The Wings entered with a defined group of offensive contributors. A. James led the listed player pool at 17.5 points per game, M. Siegrist added 16 points and 8 rebounds per game, and P. Bueckers brought 15.5 points and 6 assists per game. That balance aligned with Dallas’ high-assist offensive profile.

With no significant injuries reported for either team, the outcome was not shaped by availability. It was shaped by execution. Dallas had three days of rest and one game in the previous seven days, while Las Vegas had not played in the last seven days, but the Wings looked sharper from the opening possession window.

A CPI mismatch played out

The CourtFrame Performance Index also hinted at a gap beneath the surface. Dallas entered with a 93.66 CPI, ranked fifth, while Las Vegas came in at 1.59, ranked 15th. The differential was 92.1, and Dallas’ performance matched that separation more than the market line did.

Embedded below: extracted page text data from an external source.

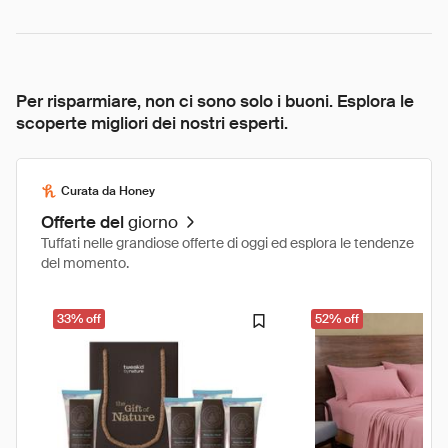
Per risparmiare, non ci sono solo i buoni. Esplora le
scoperte migliori dei nostri esperti.
Curata da Honey
Offerte del
giorno
Tuffati nelle grandiose offerte di oggi ed esplora le tendenze
del momento.
33% off
52% off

There was no recent head-to-head history to frame the matchup, but the game quickly created its own context. Dallas’ offensive rhythm, rebounding edge and opening burst overwhelmed an Aces team that could not generate enough efficient perimeter offense to match the pace of the Wings’ scoring.

For Dallas, the 101-84 win was more than a home opener result. It was a data-backed correction to a market that priced Las Vegas as the clear favorite. The Wings looked like the team with the cleaner offensive structure, stronger possession base and better two-way indicators — and the scoreboard followed.

Source: Official basketball data feed

Expert Analysis

"Dallas controlled this one with a 101-84 finish, and the gap says plenty: the Wings didn’t just win, they dictated pace and kept pressure on for four quarters. Hitting the 100-point mark is the headline, but the bigger signal is margin — a 17-point result that points to consistent offensive execution rather than a late-game swing."